═════ DATA PROVIDED

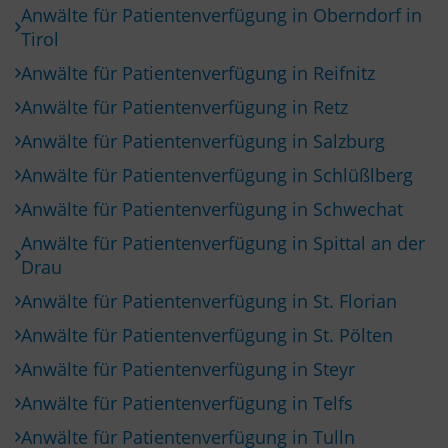
Anwälte für Patientenverfügung in Oberndorf in
Tirol
Anwälte für Patientenverfügung in Reifnitz
Anwälte für Patientenverfügung in Retz
Anwälte für Patientenverfügung in Salzburg
Anwälte für Patientenverfügung in Schlüßlberg
Anwälte für Patientenverfügung in Schwechat
Anwälte für Patientenverfügung in Spittal an der
Drau
Anwälte für Patientenverfügung in St. Florian
Anwälte für Patientenverfügung in St. Pölten
Anwälte für Patientenverfügung in Steyr
Anwälte für Patientenverfügung in Telfs
Anwälte für Patientenverfügung in Tulln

══════════

## ABOUT THIS TASK
Should a picture appear among the entries above, omit it and repeat everything else exactly.

## OUTPUT OF THE EXERCISE
Anwälte für Patientenverfügung in Oberndorf in
Tirol
Anwälte für Patientenverfügung in Reifnitz
Anwälte für Patientenverfügung in Retz
Anwälte für Patientenverfügung in Salzburg
Anwälte für Patientenverfügung in Schlüßlberg
Anwälte für Patientenverfügung in Schwechat
Anwälte für Patientenverfügung in Spittal an der
Drau
Anwälte für Patientenverfügung in St. Florian
Anwälte für Patientenverfügung in St. Pölten
Anwälte für Patientenverfügung in Steyr
Anwälte für Patientenverfügung in Telfs
Anwälte für Patientenverfügung in Tulln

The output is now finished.